• Problem to work on: Every line containing the string "yetkililer" should be returned from the records.

• Saved data entries:

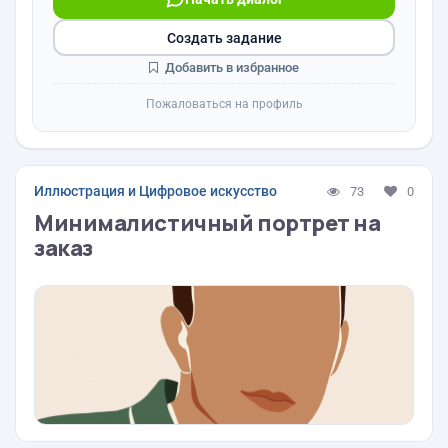
Создать задание
Добавить в избранное
Пожаловаться на профиль
Иллюстрация и Цифровое искусство
73
0
Минималистичный портрет на
заказ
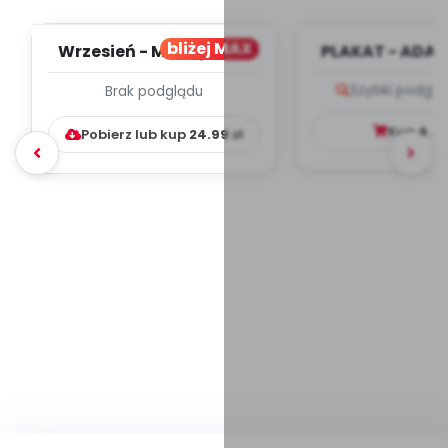
bliżej MAX
Wrzesień - MIESIĘCZNY
PLAKAT - ADAP
PLAN PRACY
PORADNIK DLA 
Szybki podglą
Brak podglądu
WYCHOWAWCZO –
DYDAKTYC...
Kup
4.9
Pobierz lub kup
24.99
zł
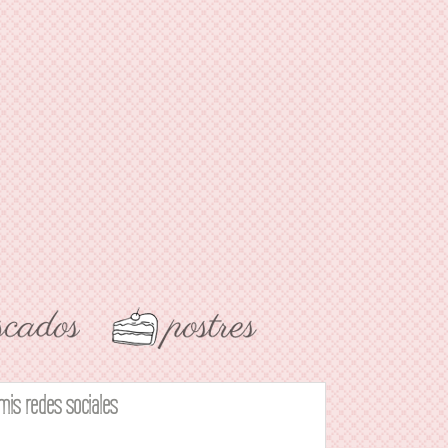
mis redes sociales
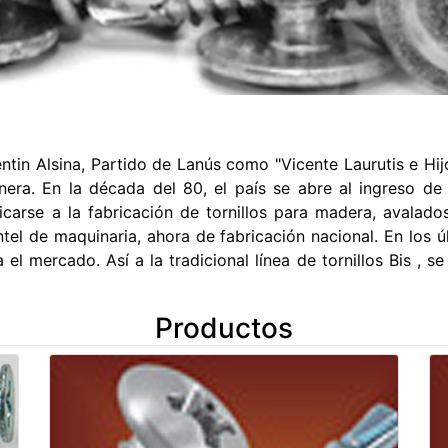
entin Alsina, Partido de Lanús como "Vicente Laurutis e Hij
loner­a. En la década del 80, el paí­s se abre al ingreso 
carse a la fabricación de tornillos para madera, avalad
tel de maquinaria, ahora de fabricación nacional. En los ú
 mercado. Así a la tradicional lí­nea de tornillos Bis , s
Productos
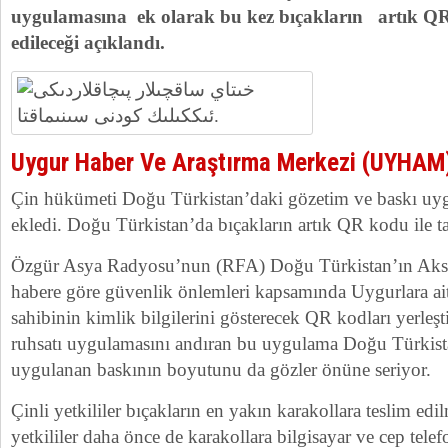
uygulamasına ek olarak bu kez bıçakların artık QR
edileceği açıklandı.
Uygur Haber Ve Araştırma Merkezi (UYHAM
Çin hükümeti Doğu Türkistan’daki gözetim ve baskı uygu
ekledi. Doğu Türkistan’da bıçakların artık QR kodu ile ta
Özgür Asya Radyosu’nun (RFA) Doğu Türkistan’ın Aksu 
habere göre güvenlik önlemleri kapsamında Uygurlara ait
sahibinin kimlik bilgilerini gösterecek QR kodları yerleşti
ruhsatı uygulamasını andıran bu uygulama Doğu Türkista
uygulanan baskının boyutunu da gözler önüne seriyor.
Çinli yetkililer bıçakların en yakın karakollara teslim edil
yetkililer daha önce de karakollara bilgisayar ve cep telef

• Answer for this exercise:
Çinli yetkililer bıçakların en yakın karakollara teslim edil
yetkililer daha önce de karakollara bilgisayar ve cep telef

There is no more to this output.